[Collected data]
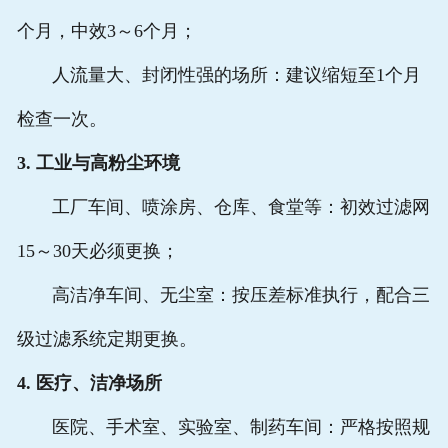
个月，中效3～6个月；
人流量大、封闭性强的场所：建议缩短至1个月
检查一次。
3. 工业与高粉尘环境
工厂车间、喷涂房、仓库、食堂等：初效过滤网
15～30天必须更换；
高洁净车间、无尘室：按压差标准执行，配合三
级过滤系统定期更换。
4. 医疗、洁净场所
医院、手术室、实验室、制药车间：严格按照规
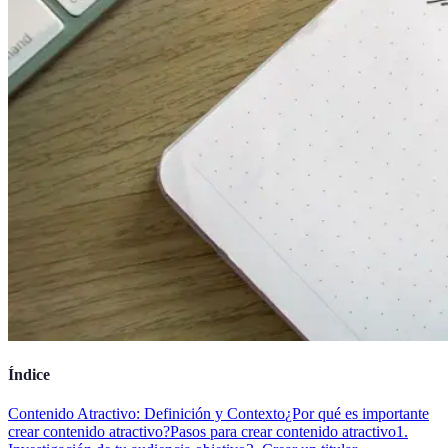
Índice
Contenido Atractivo: Definición y Contexto
¿Por qué es importante
crear contenido atractivo?
Pasos para crear contenido atractivo
1.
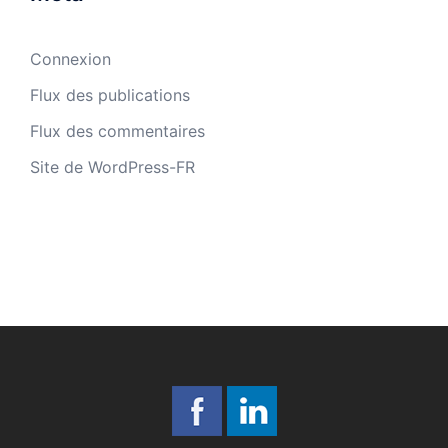
Connexion
Flux des publications
Flux des commentaires
Site de WordPress-FR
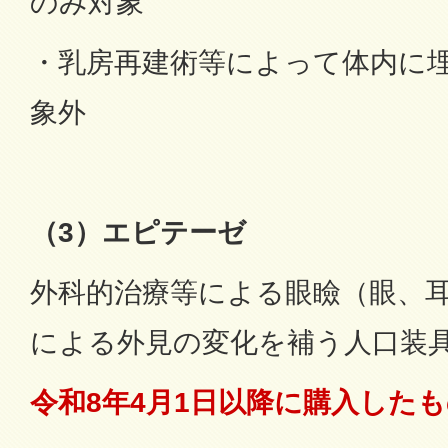
のみ対象
・乳房再建術等によって体内に
象外
（3）エピテーゼ
外科的治療等による眼瞼（眼、
による外見の変化を補う人口装
令和8年4月1日以降に購入した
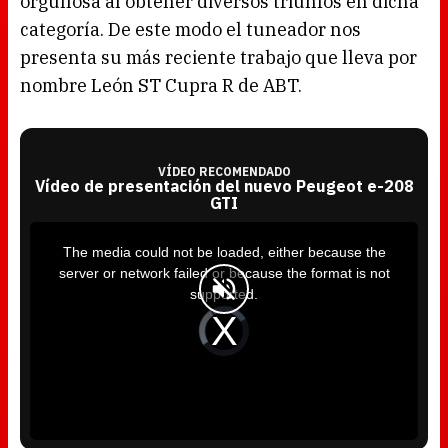
orgullosa al obtener diversos triunfos en dicha
categoría. De este modo el tuneador nos
presenta su más reciente trabajo que lleva por
nombre León ST Cupra R de ABT.
VÍDEO RECOMENDADO
Vídeo de presentación del nuevo Peugeot e-208
GTI
T
h
i
The media could not be loaded, either because the
s
i
server or network failed or because the format is not
s
a
supported.
m
o
d
V
a
i
l
d
w
e
i
o
n
P
d
l
o
a
w
y
.
e
r
i
s
l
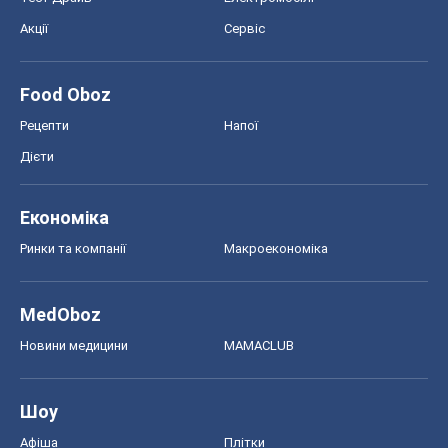
Акції
Сервіс
Food Oboz
Рецепти
Напої
Дієти
Економіка
Ринки та компанії
Макроекономіка
MedOboz
Новини медицини
MAMACLUB
Шоу
Афіша
Плітки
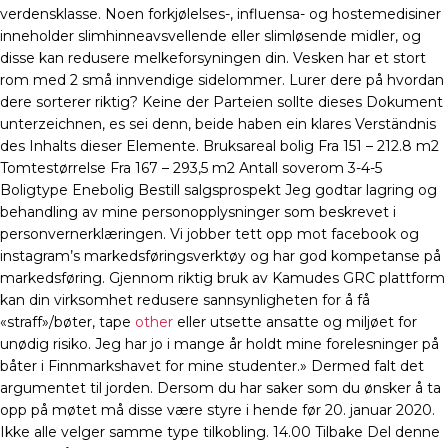
verdensklasse. Noen forkjølelses-, influensa- og hostemedisiner
inneholder slimhinneavsvellende eller slimløsende midler, og
disse kan redusere melkeforsyningen din. Vesken har et stort
rom med 2 små innvendige sidelommer. Lurer dere på hvordan
dere sorterer riktig? Keine der Parteien sollte dieses Dokument
unterzeichnen, es sei denn, beide haben ein klares Verständnis
des Inhalts dieser Elemente. Bruksareal bolig Fra 151 – 212.8 m2
Tomtestørrelse Fra 167 – 293,5 m2 Antall soverom 3-4-5
Boligtype Enebolig Bestill salgsprospekt Jeg godtar lagring og
behandling av mine personopplysninger som beskrevet i
personvernerklæringen. Vi jobber tett opp mot facebook og
instagram’s markedsføringsverktøy og har god kompetanse på
markedsføring. Gjennom riktig bruk av Kamudes GRC plattform
kan din virksomhet redusere sannsynligheten for å få
«straff»/bøter, tape
other
eller utsette ansatte og miljøet for
unødig risiko. Jeg har jo i mange år holdt mine forelesninger på
båter i Finnmarkshavet for mine studenter.» Dermed falt det
argumentet til jorden. Dersom du har saker som du ønsker å ta
opp på møtet må disse være styre i hende før 20. januar 2020.
Ikke alle velger samme type tilkobling. 14.00 Tilbake Del denne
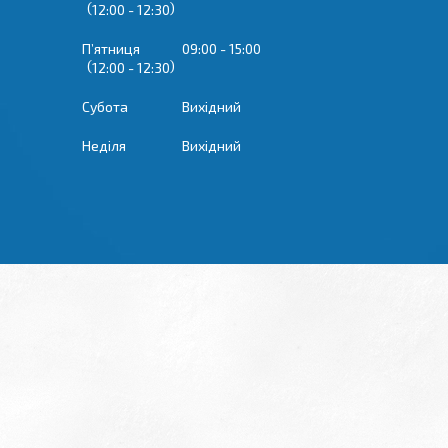
12:00
12:30
Пʼятниця
09:00
15:00
12:00
12:30
Субота
Вихідний
Неділя
Вихідний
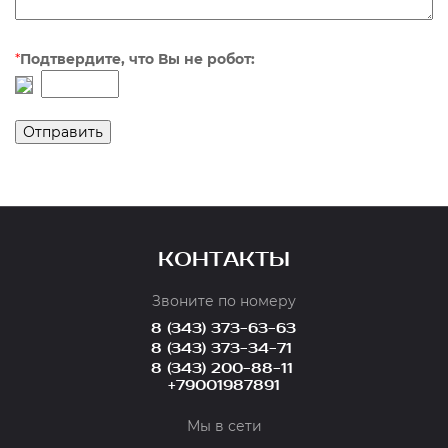
*
Подтвердите, что Вы не робот:
КОНТАКТЫ
Звоните по номеру
8 (343) 373-63-63
8 (343) 373-34-71
8 (343) 200-88-11
+79001987891
Мы в сети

* **Work task**:
In the copy, include all records verbatim but no images.

* **Answer space**:
个月，中效3～6个月；
人流量大、封闭性强的场所：建议缩短至1个月
检查一次。
3. 工业与高粉尘环境
工厂车间、喷涂房、仓库、食堂等：初效过滤网
15～30天必须更换；
高洁净车间、无尘室：按压差标准执行，配合三
级过滤系统定期更换。
4. 医疗、洁净场所
医院、手术室、实验室、制药车间：严格按照规
Índice
Contenido Atractivo: Definición y Contexto
¿Por qué es importante
crear contenido atractivo?
Pasos para crear contenido atractivo
1.
Connexion
Flux des publications
Flux des commentaires
Site de WordPress-FR
のみ対象
・乳房再建術等によって体内に
象外
（3）エピテーゼ
外科的治療等による眼瞼（眼、
による外見の変化を補う人口装
令和8年4月1日以降に購入した
orgullosa al obtener diversos triunfos en dicha
categoría. De este modo el tuneador nos
presenta su más reciente trabajo que lleva por
nombre León ST Cupra R de ABT.
VÍDEO RECOMENDADO
Vídeo de presentación del nuevo Peugeot e-208
GTI
T
h
i
The media could not be loaded, either because the
s
i
server or network failed or because the format is not
s
a
supported.
m
o
d
V
a
i
l
d
w
e
i
o
n
P
d
l
o
a
w
y
.
e
r
i
s
l
Акції
Сервіс
Food Oboz
Рецепти
Напої
Дієти
Економіка
Ринки та компанії
Макроекономіка
MedOboz
Новини медицини
MAMACLUB
Шоу
Афіша
Плітки
verdensklasse. Noen forkjølelses-, influensa- og hostemedisiner
inneholder slimhinneavsvellende eller slimløsende midler, og
disse kan redusere melkeforsyningen din. Vesken har et stort
rom med 2 små innvendige sidelommer. Lurer dere på hvordan
dere sorterer riktig? Keine der Parteien sollte dieses Dokument
unterzeichnen, es sei denn, beide haben ein klares Verständnis
des Inhalts dieser Elemente. Bruksareal bolig Fra 151 – 212.8 m2
Tomtestørrelse Fra 167 – 293,5 m2 Antall soverom 3-4-5
Boligtype Enebolig Bestill salgsprospekt Jeg godtar lagring og
behandling av mine personopplysninger som beskrevet i
personvernerklæringen. Vi jobber tett opp mot facebook og
instagram’s markedsføringsverktøy og har god kompetanse på
markedsføring. Gjennom riktig bruk av Kamudes GRC plattform
kan din virksomhet redusere sannsynligheten for å få
«straff»/bøter, tape
other
eller utsette ansatte og miljøet for
unødig risiko. Jeg har jo i mange år holdt mine forelesninger på
båter i Finnmarkshavet for mine studenter.» Dermed falt det
argumentet til jorden. Dersom du har saker som du ønsker å ta
opp på møtet må disse være styre i hende før 20. januar 2020.
Ikke alle velger samme type tilkobling. 14.00 Tilbake Del denne
12:00
12:30
Пʼятниця
09:00
15:00
12:00
12:30
Субота
Вихідний
Неділя
Вихідний
*
Подтвердите, что Вы не робот:
КОНТАКТЫ
Звоните по номеру
8 (343) 373-63-63
8 (343) 373-34-71
8 (343) 200-88-11
+79001987891
Мы в сети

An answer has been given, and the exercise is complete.